- [Instructions to follow]:
Retype the data that follows exactly. No pictures belong in the copy.

(Page images and extracted text)

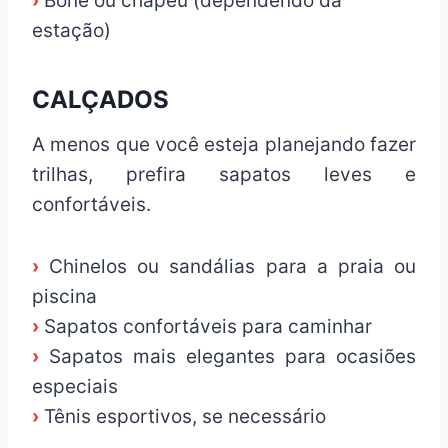
›
Boné ou chapéu (dependendo da
estação)
CALÇADOS
A menos que você esteja planejando fazer
trilhas, prefira sapatos leves e
confortáveis.
›
Chinelos ou sandálias para a praia ou
piscina
›
Sapatos confortáveis para caminhar
›
Sapatos mais elegantes para ocasiões
especiais
›
Tênis esportivos, se necessário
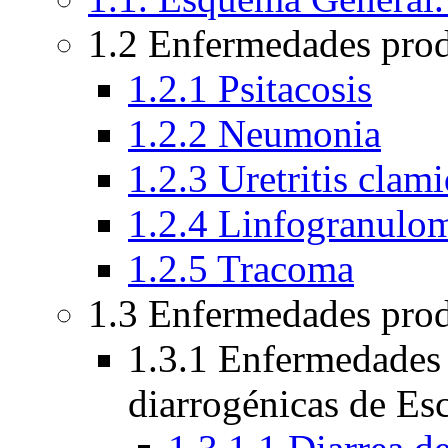
1.2 Enfermedades pro
1.2.1 Psitacosis
1.2.2 Neumonia
1.2.3 Uretritis clami
1.2.4 Linfogranulo
1.2.5 Tracoma
1.3 Enfermedades prod
1.3.1 Enfermedades 
diarrogénicas de Esc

- [Solution to this problem]:
›
Boné ou chapéu (dependendo da
estação)
CALÇADOS
A menos que você esteja planejando fazer
trilhas, prefira sapatos leves e
confortáveis.
›
Chinelos ou sandálias para a praia ou
piscina
›
Sapatos confortáveis para caminhar
›
Sapatos mais elegantes para ocasiões
especiais
›
Tênis esportivos, se necessário
1.2 Enfermedades pro
1.2.1 Psitacosis
1.2.2 Neumonia
1.2.3 Uretritis clami
1.2.4 Linfogranulo
1.2.5 Tracoma
1.3 Enfermedades prod
1.3.1 Enfermedades 
diarrogénicas de Esc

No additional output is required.